An hour into the London session on Saturday, Bitcoin was trading at $19,362 which is a 33% decline in 7 days, and an 8.65% dip in the past 24 hours. Most altcoins also took a hit on Saturday. Ethereum, BNB, XRP, Cardano, and Solana gave back 8.40%, 6.31%, 6%, 5%, and 6.76% in the past 24 hours respectively. DOGE and SHIB also declined roughly 6% each.
At the World Economic Forum in Davos, Guggenheim’s Scott Minerd predicted that the cryptocurrency winter could last for a long time with Bitcoin’s price falling to $8,000.
Saturday’s sell-off has seen over $287 million liquidated with Bitcoin alone accounting for close to half of that amount according to data from Coinglass. Amid the crypto plunge, major US stocks also retreated while Gold(XAU) and the Dollar Index (DXY) ticked higher.
The weakness exhibited across markets can be trailed back to macro-uncertainties that are keeping investors on the sidelines. On Tuesday, President Joe Biden stated that his administration will provide the central bank with the “independence it needs to tackle inflation” in a meeting with Fed Chair Jeremy Powell.
 
 
On the same day, Treasury secretary Janet Yellen posited that she was wrong when she said last year that inflation only posed a small risk, affirming fears that the Fed could tighten the recovery noose until something snapped. This, atop an already fractured market structure, sent Bitcoin’s prices dangling, threatening a broader downtrend in prices.

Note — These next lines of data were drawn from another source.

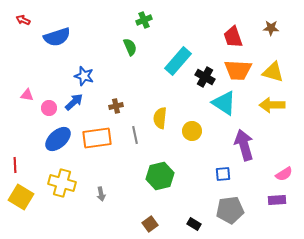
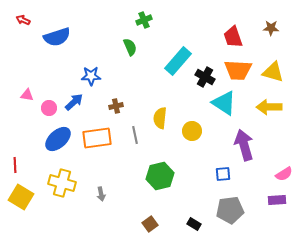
blue star: moved 7 px right; rotated 18 degrees counterclockwise
yellow arrow: moved 3 px left, 2 px down
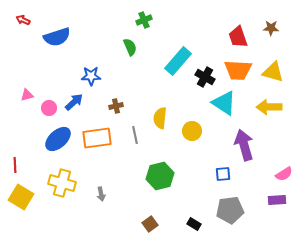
red trapezoid: moved 5 px right
pink triangle: rotated 24 degrees counterclockwise
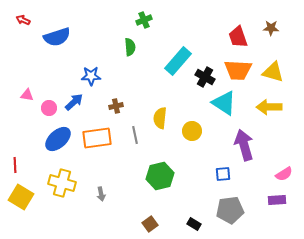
green semicircle: rotated 18 degrees clockwise
pink triangle: rotated 24 degrees clockwise
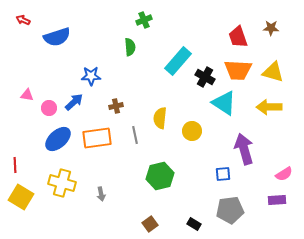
purple arrow: moved 4 px down
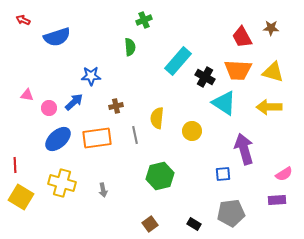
red trapezoid: moved 4 px right; rotated 10 degrees counterclockwise
yellow semicircle: moved 3 px left
gray arrow: moved 2 px right, 4 px up
gray pentagon: moved 1 px right, 3 px down
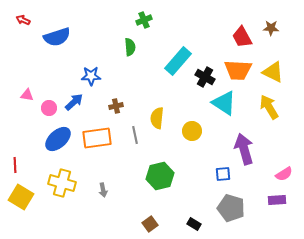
yellow triangle: rotated 10 degrees clockwise
yellow arrow: rotated 60 degrees clockwise
gray pentagon: moved 5 px up; rotated 24 degrees clockwise
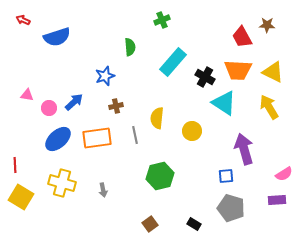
green cross: moved 18 px right
brown star: moved 4 px left, 3 px up
cyan rectangle: moved 5 px left, 1 px down
blue star: moved 14 px right; rotated 18 degrees counterclockwise
blue square: moved 3 px right, 2 px down
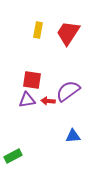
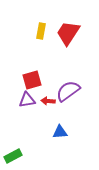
yellow rectangle: moved 3 px right, 1 px down
red square: rotated 24 degrees counterclockwise
blue triangle: moved 13 px left, 4 px up
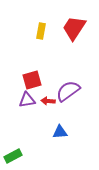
red trapezoid: moved 6 px right, 5 px up
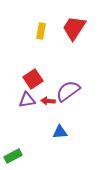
red square: moved 1 px right, 1 px up; rotated 18 degrees counterclockwise
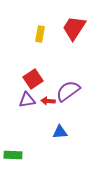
yellow rectangle: moved 1 px left, 3 px down
green rectangle: moved 1 px up; rotated 30 degrees clockwise
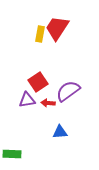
red trapezoid: moved 17 px left
red square: moved 5 px right, 3 px down
red arrow: moved 2 px down
green rectangle: moved 1 px left, 1 px up
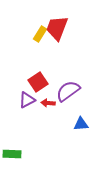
red trapezoid: rotated 12 degrees counterclockwise
yellow rectangle: rotated 21 degrees clockwise
purple triangle: rotated 18 degrees counterclockwise
blue triangle: moved 21 px right, 8 px up
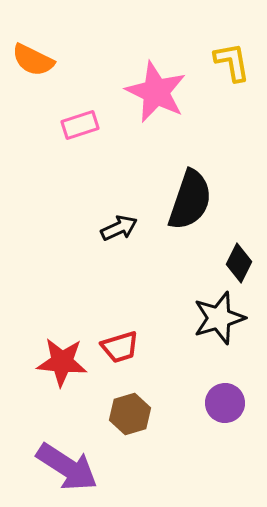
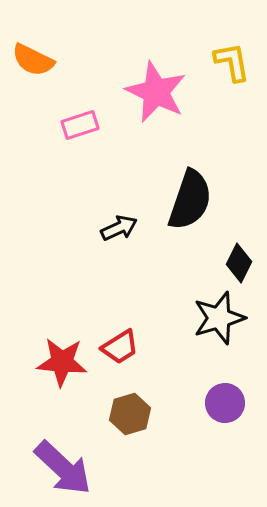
red trapezoid: rotated 15 degrees counterclockwise
purple arrow: moved 4 px left, 1 px down; rotated 10 degrees clockwise
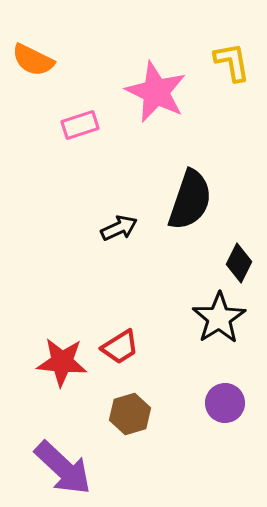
black star: rotated 16 degrees counterclockwise
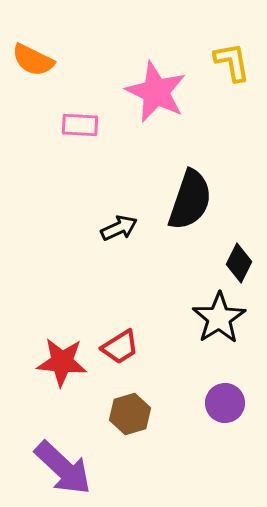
pink rectangle: rotated 21 degrees clockwise
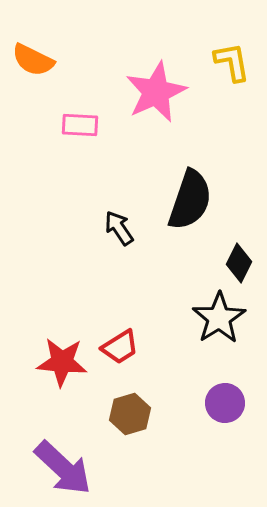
pink star: rotated 22 degrees clockwise
black arrow: rotated 99 degrees counterclockwise
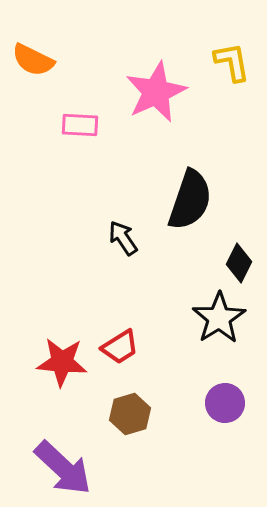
black arrow: moved 4 px right, 10 px down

That said, the overall conditions on all risk assets have been choppy this year, with the overall theme remaining risk-off. While May was a tough month, Bitcoin’s behavior in June so far points to an even bleaker month.
According to Nicholas Cawley, a strategist at DailyFX, “Bitcoin needs to trade back above $40k before any kind of bullish outlook can be confirmed.”

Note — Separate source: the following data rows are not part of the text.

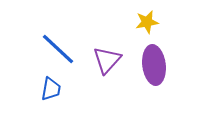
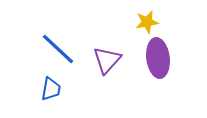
purple ellipse: moved 4 px right, 7 px up
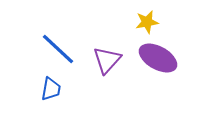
purple ellipse: rotated 54 degrees counterclockwise
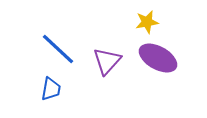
purple triangle: moved 1 px down
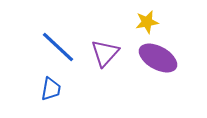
blue line: moved 2 px up
purple triangle: moved 2 px left, 8 px up
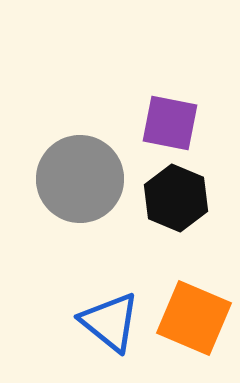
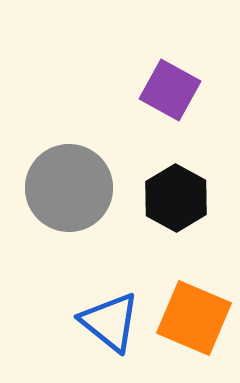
purple square: moved 33 px up; rotated 18 degrees clockwise
gray circle: moved 11 px left, 9 px down
black hexagon: rotated 6 degrees clockwise
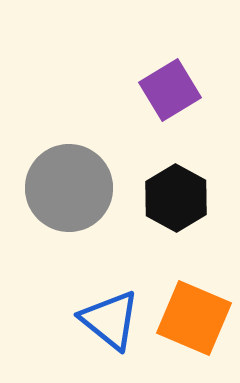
purple square: rotated 30 degrees clockwise
blue triangle: moved 2 px up
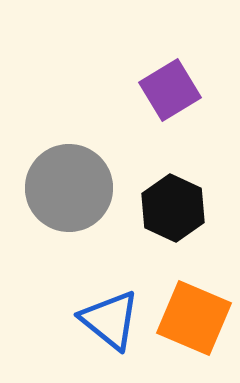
black hexagon: moved 3 px left, 10 px down; rotated 4 degrees counterclockwise
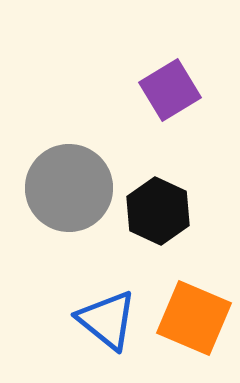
black hexagon: moved 15 px left, 3 px down
blue triangle: moved 3 px left
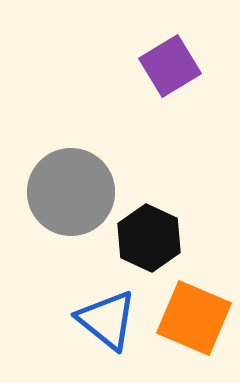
purple square: moved 24 px up
gray circle: moved 2 px right, 4 px down
black hexagon: moved 9 px left, 27 px down
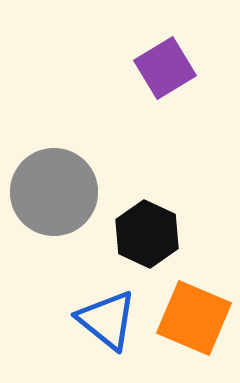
purple square: moved 5 px left, 2 px down
gray circle: moved 17 px left
black hexagon: moved 2 px left, 4 px up
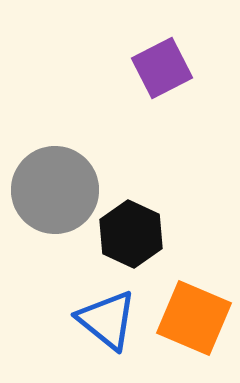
purple square: moved 3 px left; rotated 4 degrees clockwise
gray circle: moved 1 px right, 2 px up
black hexagon: moved 16 px left
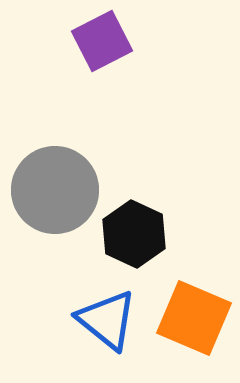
purple square: moved 60 px left, 27 px up
black hexagon: moved 3 px right
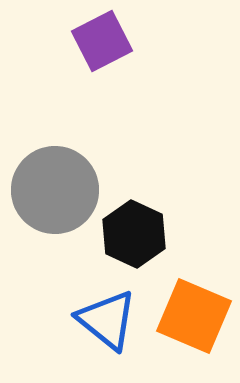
orange square: moved 2 px up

However, according to crypto chartist Kevin Svenson the higher the BTC market cap, the more money is required to move the price. To him, in the current situation, such kind of money would only come from Wallstreet which means a higher degree of correlation with the stock market.
Unfortunately, stock market investors are already drowned in their own sorrows which suggests that buying pressure on cryptos may not be forthcoming.
That said, while BTC has just extended its losses following a plunge below $19k – and more so in a tiny range of chop, it can be difficult to figure out which direction the price will go from here. However, a break below the $18,000 range could set it up for more carnage, possibly headed to sub-$10k. If the inverse happens, Bitcoin could rally to $25,000, its nearest and strongest overhead resistance.